Nach Brandanschlägen neun Palästinenser in Haft

Montag, 24. August 2015 |  NAI-Redaktion

Neun Palästinenser aus Beit Hanina und der Jerusalemer Altstadt sind verhaftet worden, weil sie Molotow-Cocktails auf ein Fahrzeug auf der Straße 20 geworfen haben sollen. Dabei wurden zwei Personen verletzt (Foto: Polizisten bei der Spurensicherung am Tatort). Das haben die Behörden am Sonntag bekannt gegeben. Zudem wurden am Wochenende zehn rechtsorientierte jüdische Siedlungsaktivisten aus Judäa und Samaria verbannt.

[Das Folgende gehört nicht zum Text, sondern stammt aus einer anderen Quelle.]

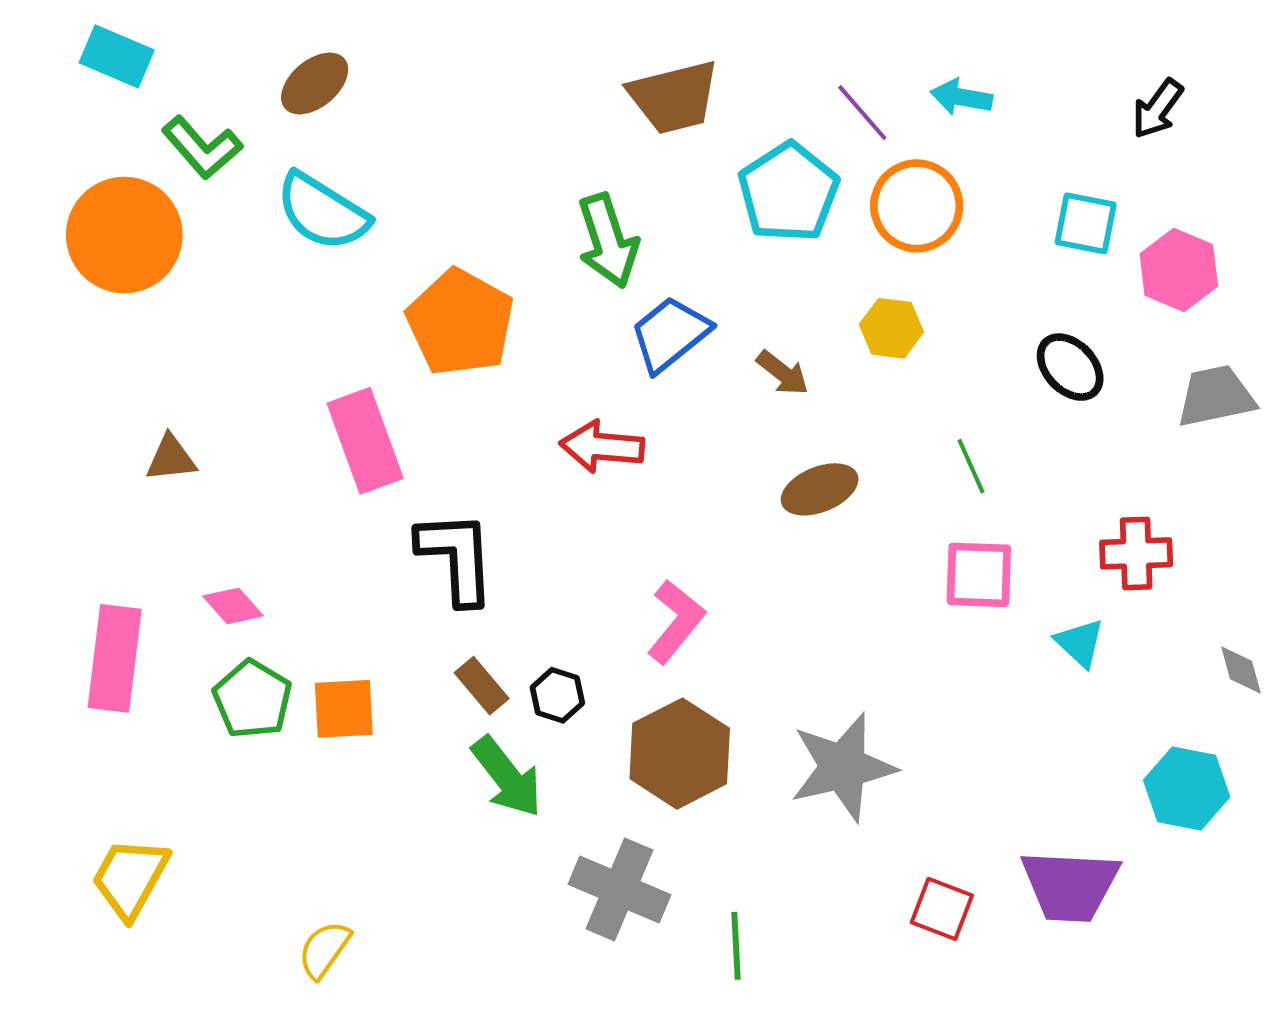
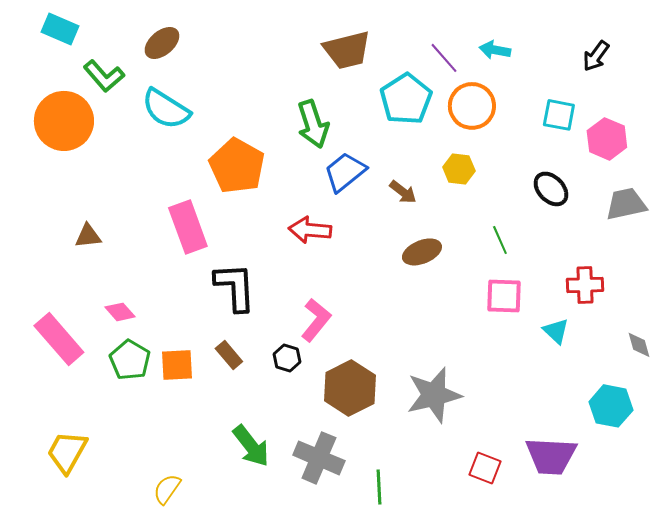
pink L-shape: (676, 621) -> (316, 320), moved
pink rectangle: (115, 658) -> (59, 339), turned -48
brown rectangle: (482, 686) -> (229, 355), moved
green arrow: (507, 777) -> (251, 446), moved

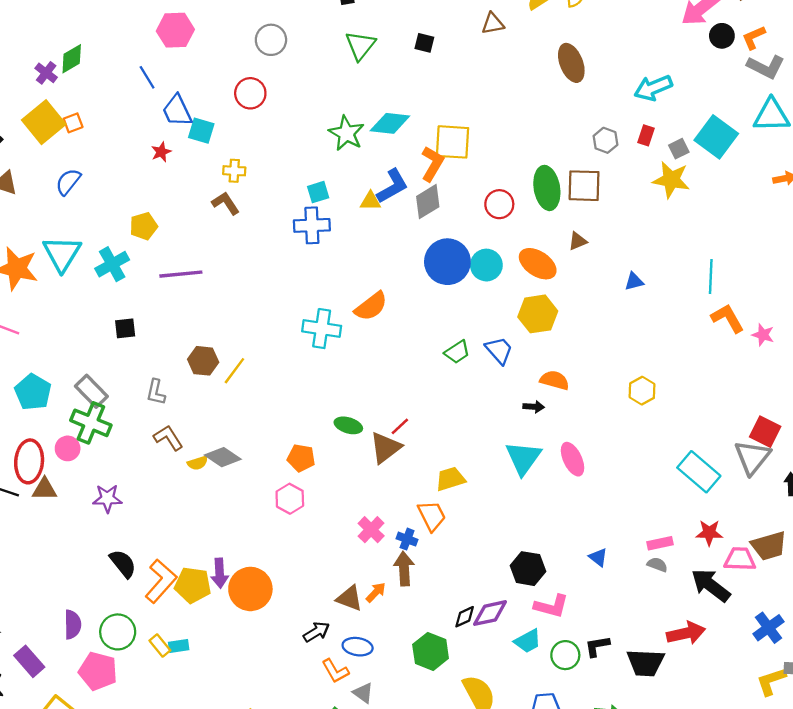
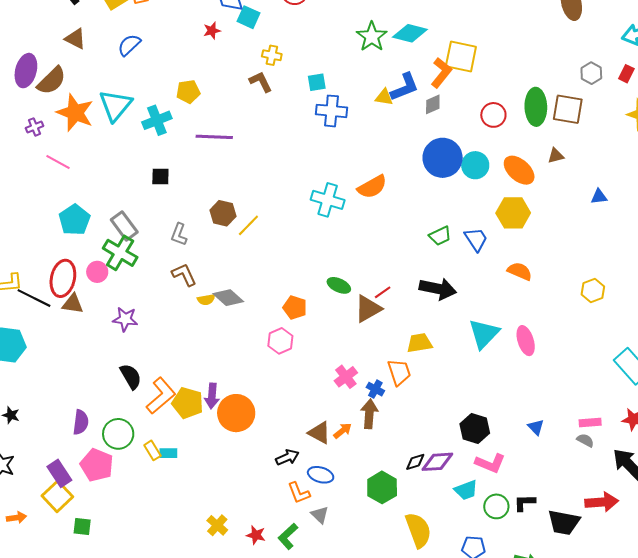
cyan square: (318, 192) -> (317, 82), moved
gray diamond: (428, 202) -> (433, 104), size x0.7
black arrow: (534, 407) -> (438, 289), moved, size x2.0
purple rectangle: (29, 661) -> (59, 473), moved

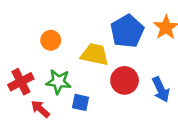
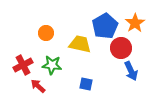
red circle: (125, 80) -> (121, 48), moved
blue square: (80, 102) -> (86, 84), moved

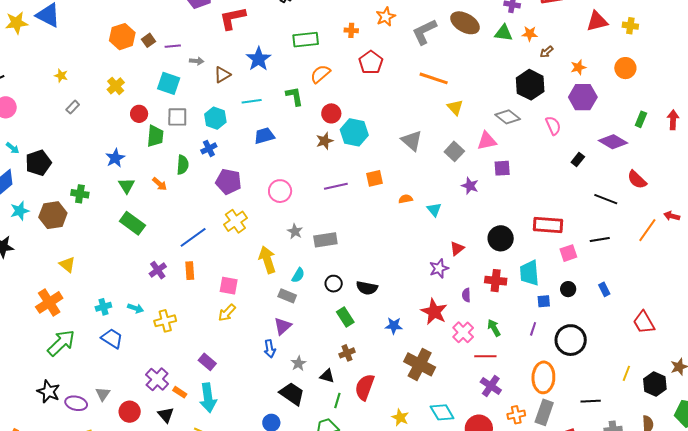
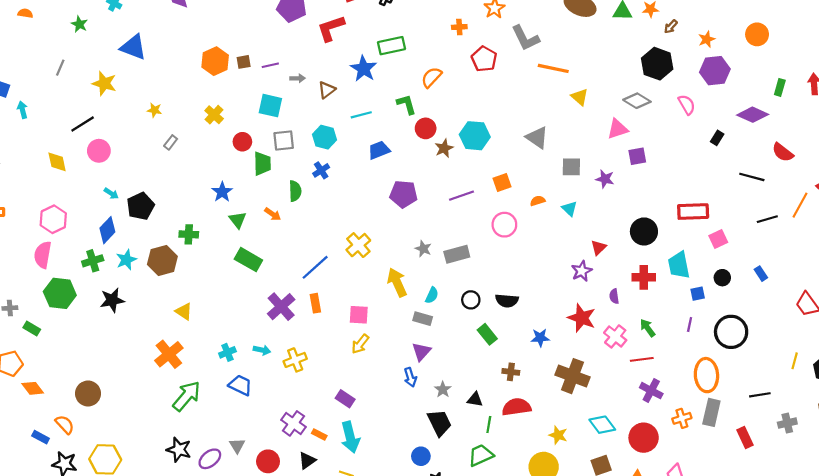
yellow star: (16, 23) -> (104, 83), moved, turned 30
gray L-shape: (424, 32) -> (525, 38), moved, turned -84
brown square: (148, 40) -> (244, 62), turned 32
green rectangle: (306, 40) -> (391, 46), moved
red circle: (331, 113) -> (426, 128), moved
gray square: (454, 151) -> (571, 167), moved, turned -36
purple pentagon: (228, 182) -> (404, 194), moved
pink circle: (280, 191) -> (504, 225), moved
black line: (600, 239) -> (767, 219), moved
purple cross: (158, 270) -> (281, 307), size x1.5
brown cross: (347, 353) -> (511, 372), moved, turned 35
red semicircle: (365, 387) -> (516, 407), turned 68
black trapezoid: (292, 394) -> (439, 423), turned 36
purple ellipse: (76, 403) -> (210, 459), turned -45
black triangle: (166, 415) -> (307, 460), turned 42

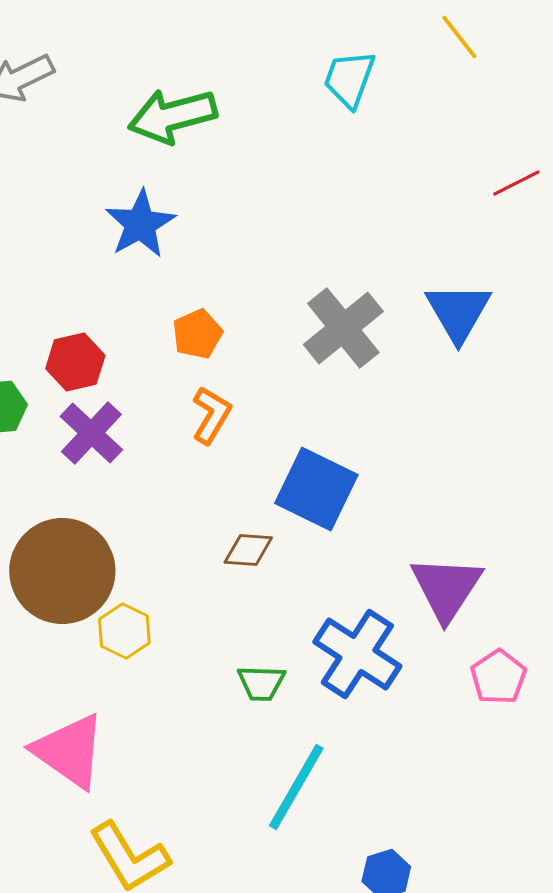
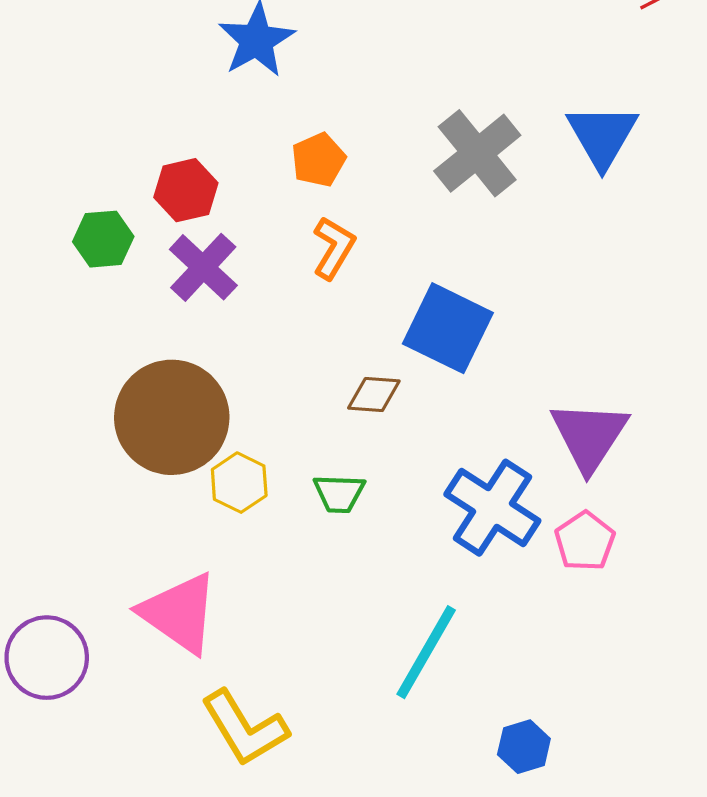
pink pentagon: (498, 677) -> (585, 541), moved
green trapezoid: (261, 683) -> (339, 493), moved

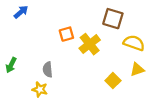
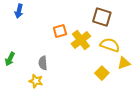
blue arrow: (21, 12) -> (19, 11), turned 144
yellow semicircle: (134, 43) -> (110, 45), moved

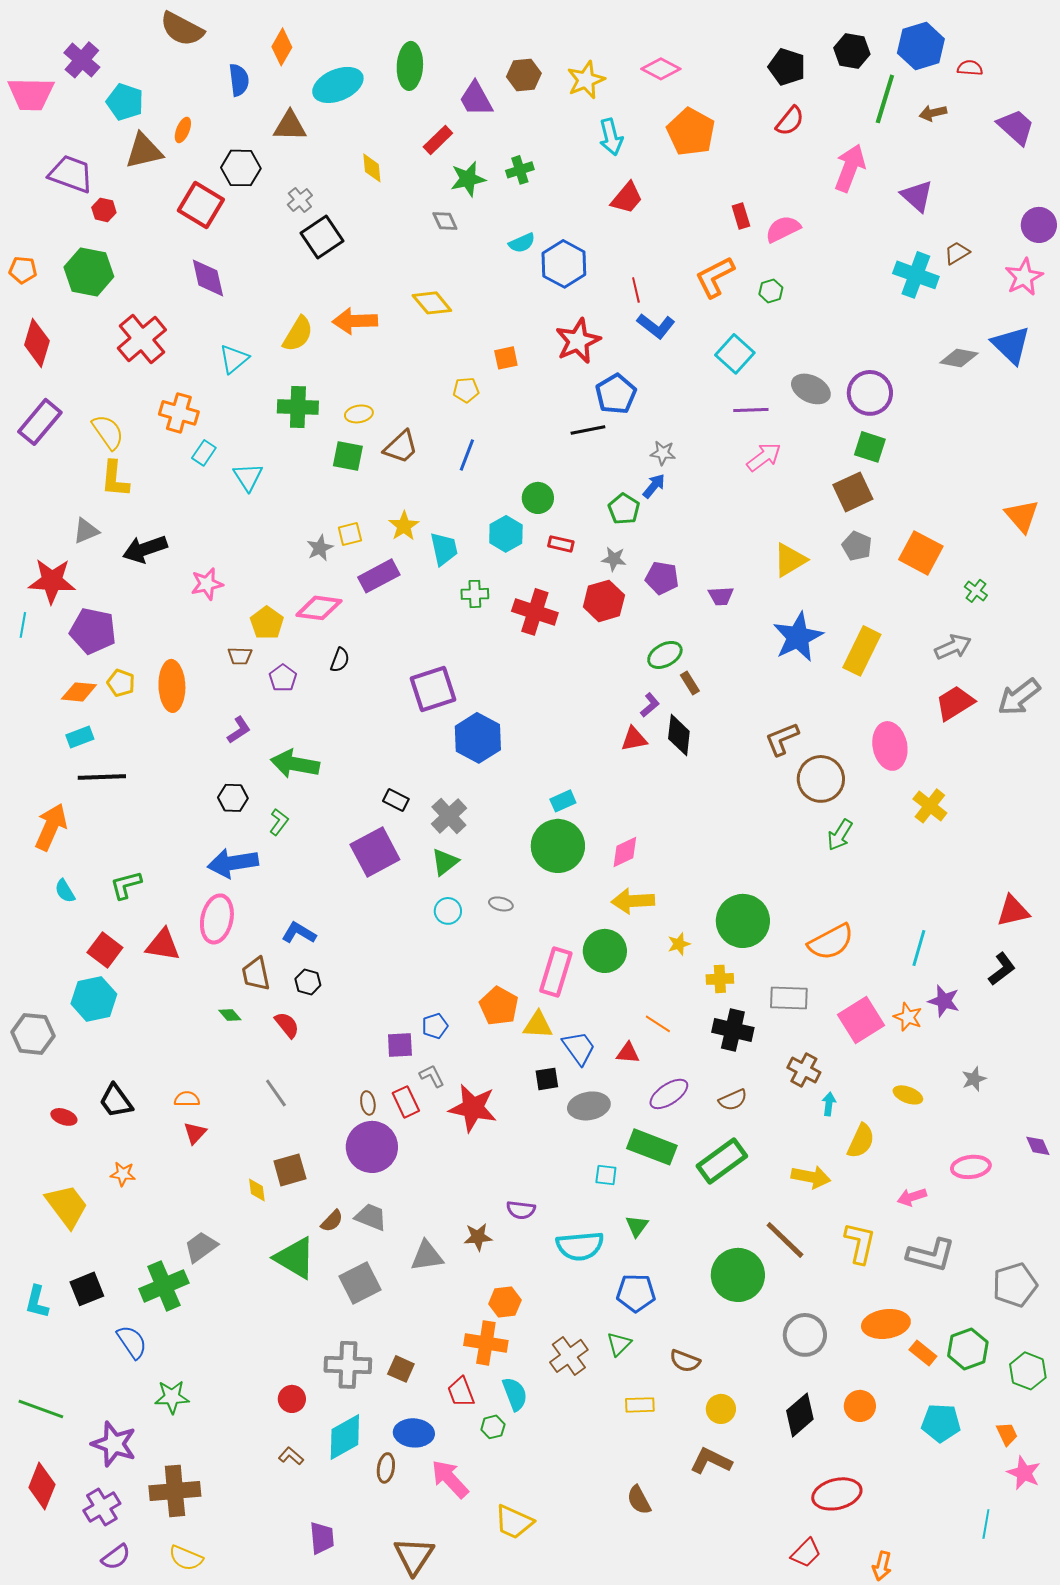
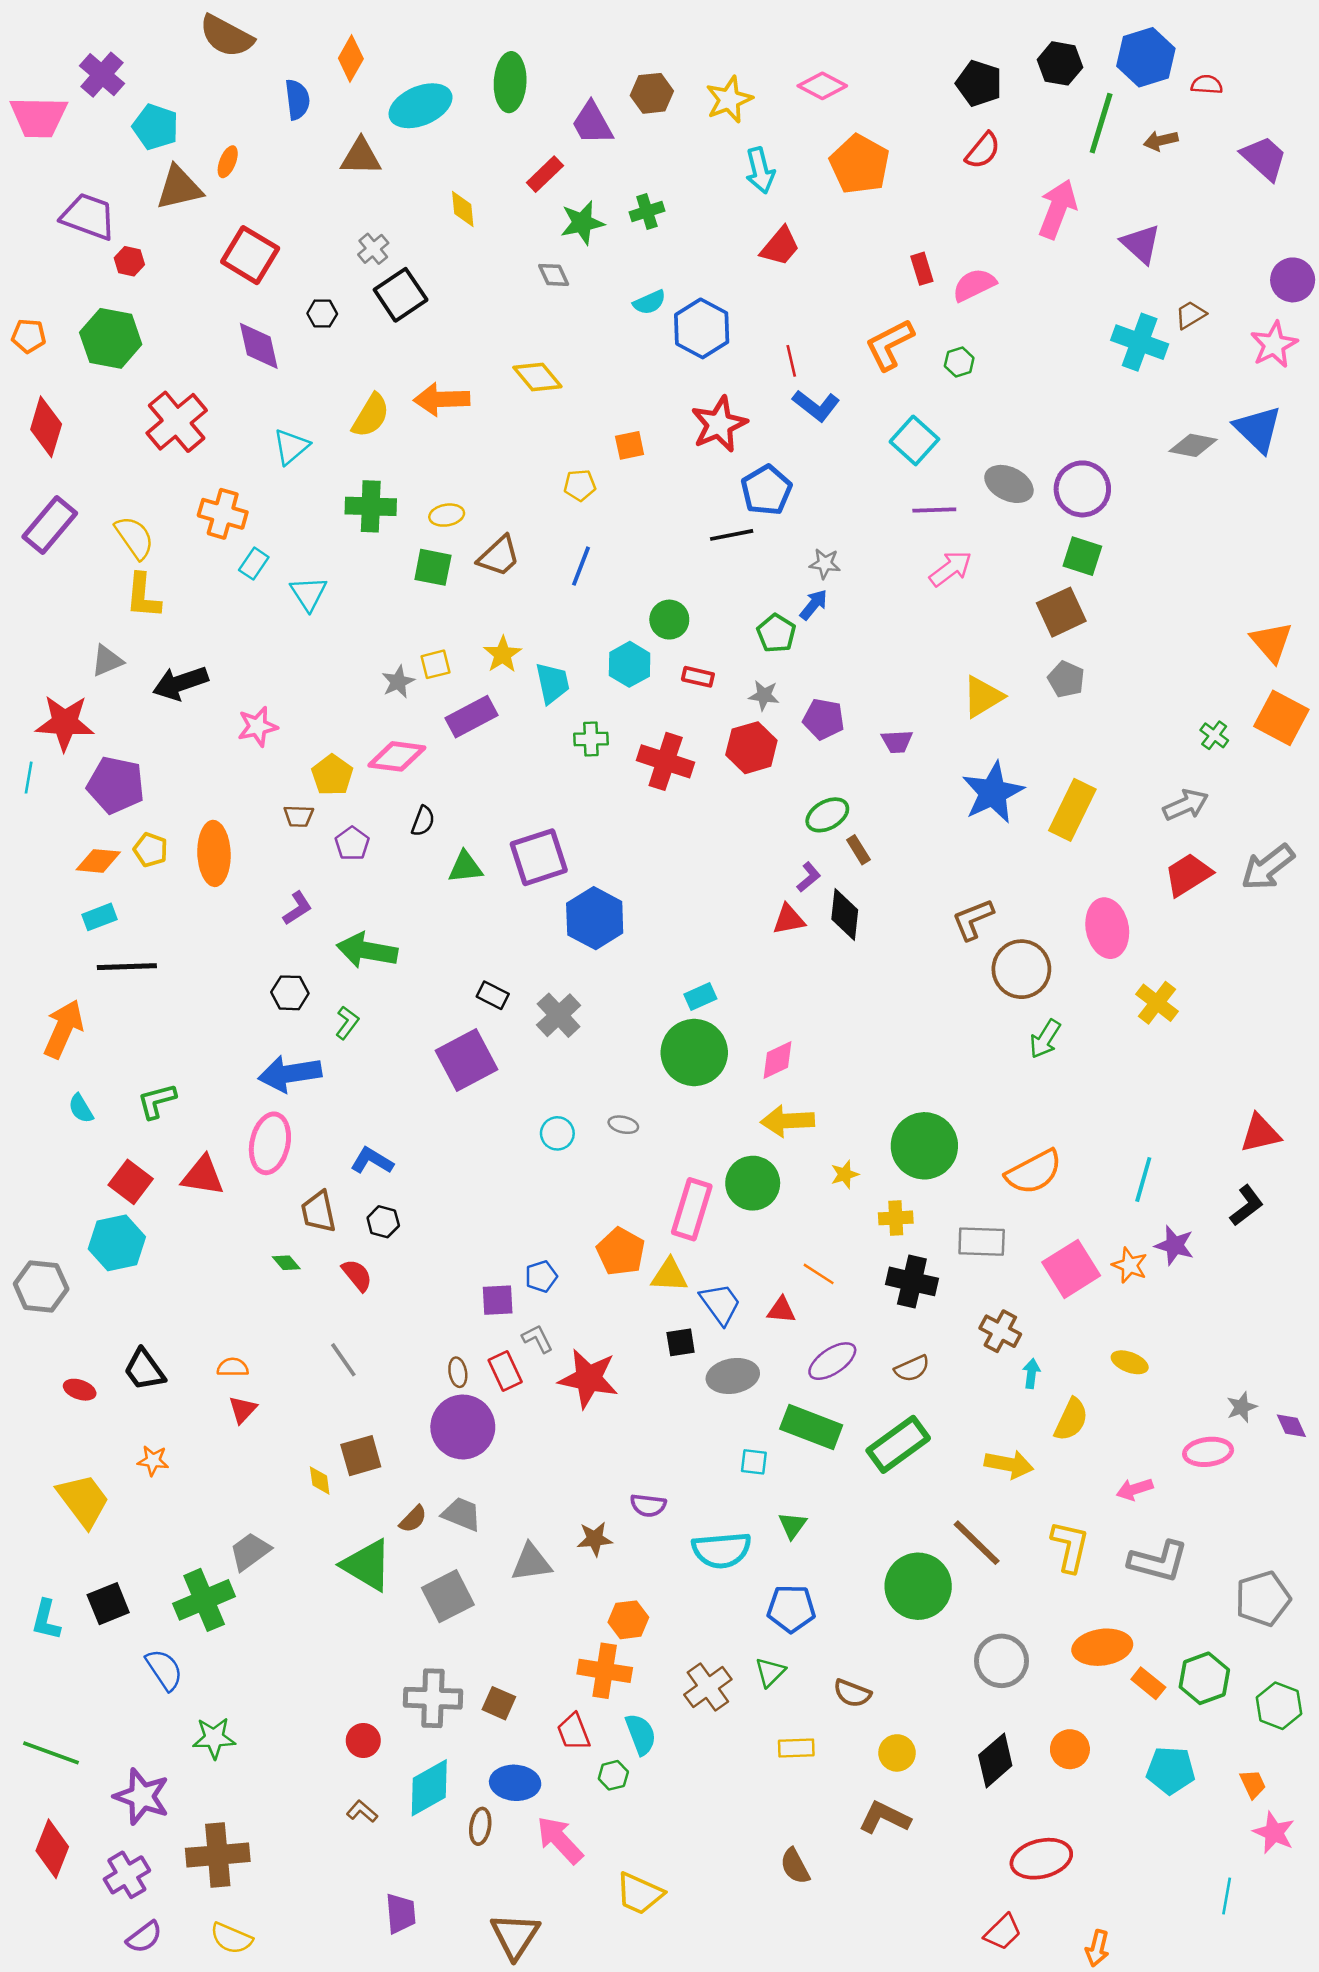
black hexagon: (241, 168) -> (322, 314), moved, size x0.6
orange square: (921, 553) -> (1281, 718), moved
green triangle: (445, 862) -> (465, 867), moved, turned 32
gray star: (974, 1079) -> (1242, 1407), moved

Die neun Palästinenser, darunter fünf Erwachsene und vier Kinder und Jugendliche, wurden bereits vor zwei Wochen in einer gemeinsamen Operation von Polizei und dem Inlands-Geheimdienst Shin Bet festgenommen. Nun wurden sie wegen terroristischer Aktivitäten angeklagt. Sie sollen auch für weitere Zwischenfälle verantwortlich sein.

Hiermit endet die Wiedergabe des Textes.